• _What the task requires_
Pick out each line in these entries that contains the string "Детская".
* * *
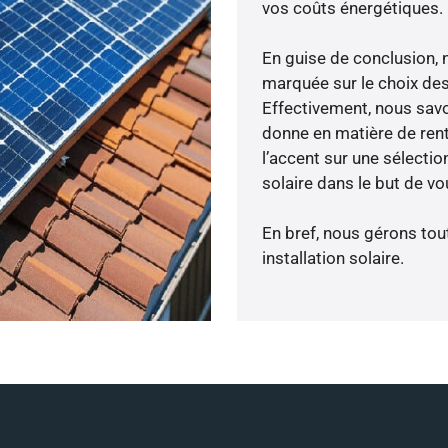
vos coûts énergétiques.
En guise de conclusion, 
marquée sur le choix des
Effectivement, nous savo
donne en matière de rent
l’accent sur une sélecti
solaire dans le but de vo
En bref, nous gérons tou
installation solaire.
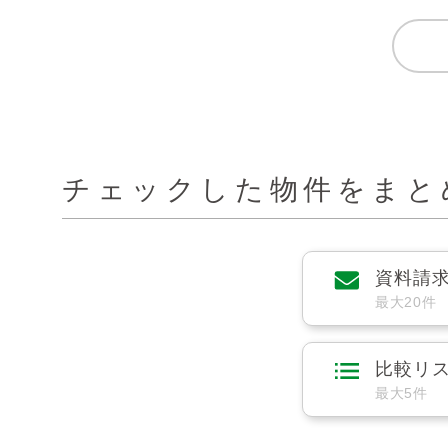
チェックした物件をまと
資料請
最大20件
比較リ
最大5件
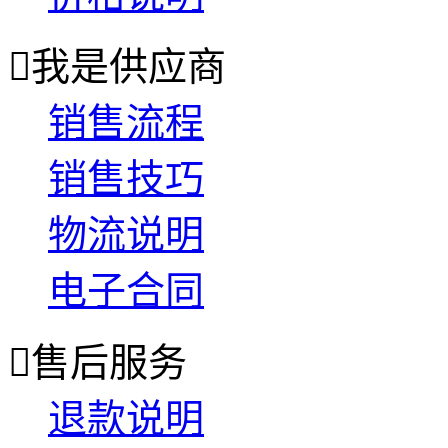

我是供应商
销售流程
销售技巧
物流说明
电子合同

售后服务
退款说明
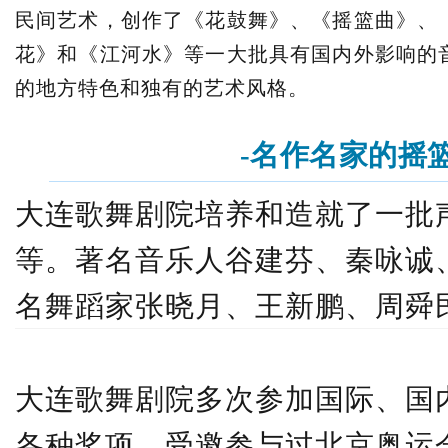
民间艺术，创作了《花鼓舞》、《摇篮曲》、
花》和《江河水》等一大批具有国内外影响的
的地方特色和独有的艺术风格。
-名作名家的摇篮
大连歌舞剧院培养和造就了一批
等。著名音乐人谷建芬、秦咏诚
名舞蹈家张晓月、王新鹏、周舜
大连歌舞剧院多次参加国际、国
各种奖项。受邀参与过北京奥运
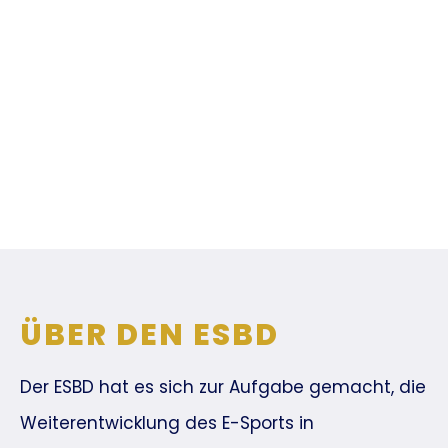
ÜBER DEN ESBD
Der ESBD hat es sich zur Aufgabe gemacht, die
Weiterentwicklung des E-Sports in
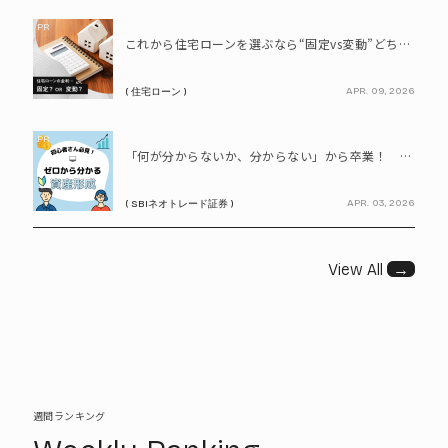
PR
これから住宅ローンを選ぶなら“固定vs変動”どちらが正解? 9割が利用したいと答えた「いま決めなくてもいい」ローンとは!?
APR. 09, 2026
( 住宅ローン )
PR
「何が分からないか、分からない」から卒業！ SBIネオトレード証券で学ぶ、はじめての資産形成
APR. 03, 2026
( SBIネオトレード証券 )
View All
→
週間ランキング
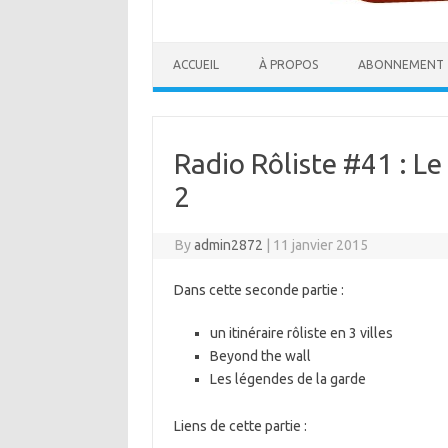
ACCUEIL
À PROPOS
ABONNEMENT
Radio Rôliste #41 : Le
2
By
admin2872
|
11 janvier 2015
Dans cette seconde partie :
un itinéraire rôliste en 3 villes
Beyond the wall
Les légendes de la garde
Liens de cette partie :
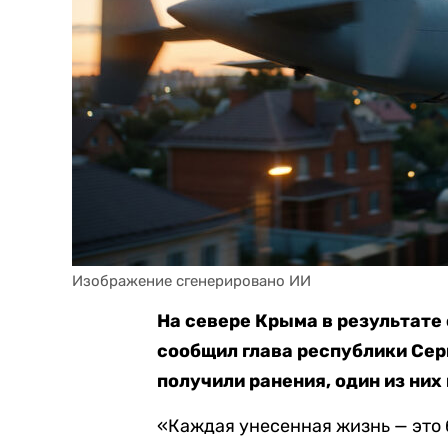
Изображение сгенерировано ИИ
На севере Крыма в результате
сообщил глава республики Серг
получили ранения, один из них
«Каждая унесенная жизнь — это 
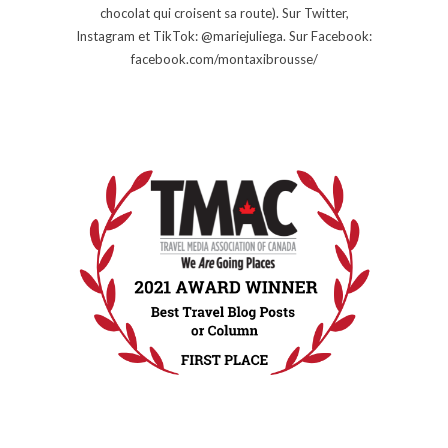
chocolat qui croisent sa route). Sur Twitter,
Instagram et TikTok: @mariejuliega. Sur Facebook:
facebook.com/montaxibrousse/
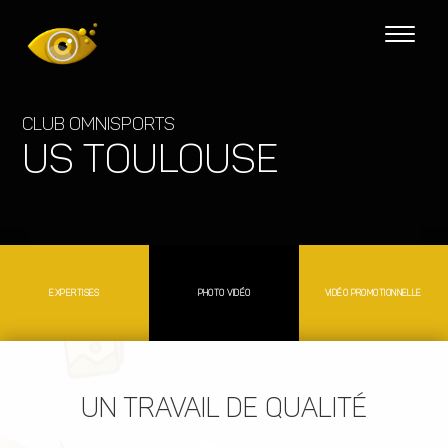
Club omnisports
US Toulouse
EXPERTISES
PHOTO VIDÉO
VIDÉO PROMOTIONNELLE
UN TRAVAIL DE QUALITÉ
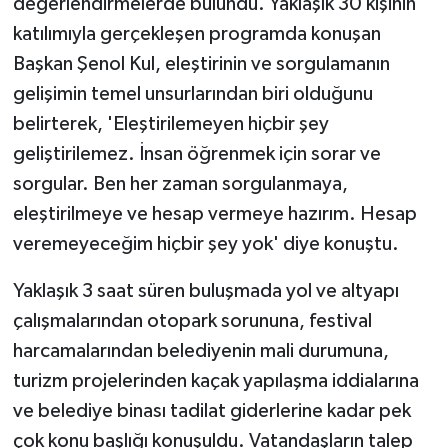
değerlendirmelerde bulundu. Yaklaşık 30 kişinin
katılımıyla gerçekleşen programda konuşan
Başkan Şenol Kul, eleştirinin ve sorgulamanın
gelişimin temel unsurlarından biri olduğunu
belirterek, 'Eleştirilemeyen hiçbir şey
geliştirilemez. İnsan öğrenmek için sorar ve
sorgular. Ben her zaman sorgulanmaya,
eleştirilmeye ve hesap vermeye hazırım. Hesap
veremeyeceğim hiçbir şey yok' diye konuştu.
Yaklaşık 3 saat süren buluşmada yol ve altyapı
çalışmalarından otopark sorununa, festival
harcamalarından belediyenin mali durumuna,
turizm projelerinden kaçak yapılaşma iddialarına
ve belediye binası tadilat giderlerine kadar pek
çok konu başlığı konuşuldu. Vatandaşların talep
* * *
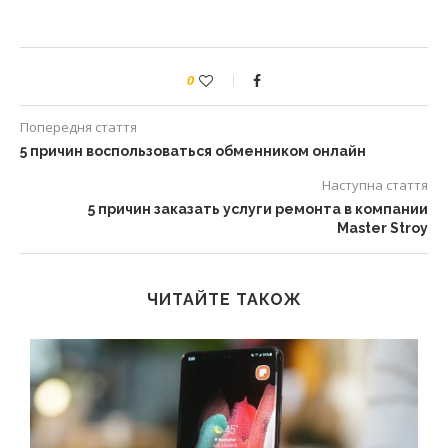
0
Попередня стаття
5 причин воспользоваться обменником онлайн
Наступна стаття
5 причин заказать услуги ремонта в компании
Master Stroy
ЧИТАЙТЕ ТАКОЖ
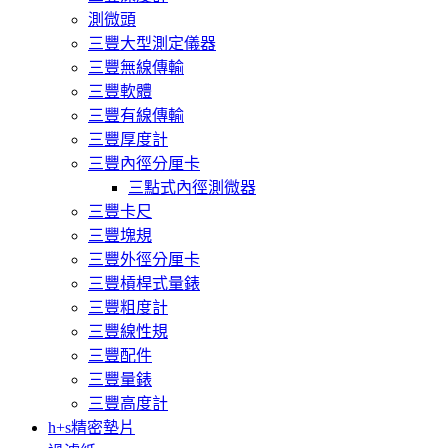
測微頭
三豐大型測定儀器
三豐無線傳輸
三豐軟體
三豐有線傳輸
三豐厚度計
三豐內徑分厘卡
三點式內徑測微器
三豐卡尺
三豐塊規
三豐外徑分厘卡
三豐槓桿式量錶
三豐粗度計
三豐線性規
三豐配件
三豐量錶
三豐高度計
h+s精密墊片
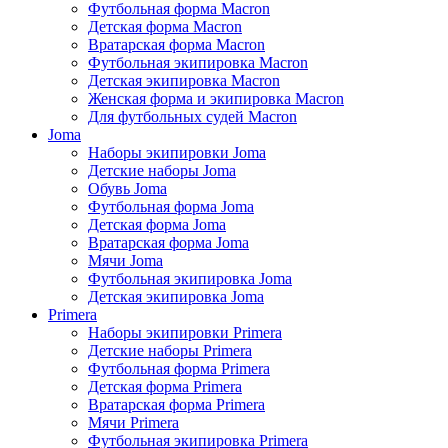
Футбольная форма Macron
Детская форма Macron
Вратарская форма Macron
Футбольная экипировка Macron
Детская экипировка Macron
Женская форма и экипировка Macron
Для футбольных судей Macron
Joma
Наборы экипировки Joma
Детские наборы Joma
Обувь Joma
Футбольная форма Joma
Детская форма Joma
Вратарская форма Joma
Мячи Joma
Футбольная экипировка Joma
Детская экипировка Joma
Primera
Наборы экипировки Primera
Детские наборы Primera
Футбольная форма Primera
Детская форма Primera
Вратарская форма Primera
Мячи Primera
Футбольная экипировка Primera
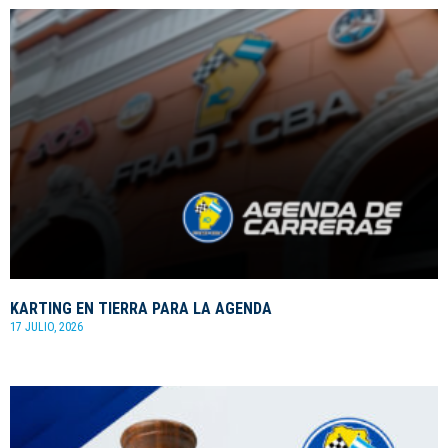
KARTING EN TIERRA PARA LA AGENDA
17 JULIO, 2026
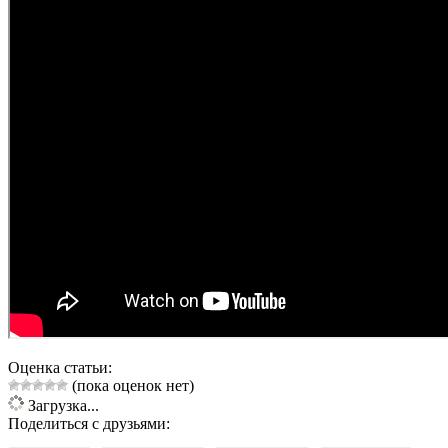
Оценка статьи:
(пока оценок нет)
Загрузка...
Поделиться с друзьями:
* * *
• _Solution to the problem_
Детская форма Macron
Детская экипировка Macron
Детская форма Joma
Детская экипировка Joma
Детская форма Primera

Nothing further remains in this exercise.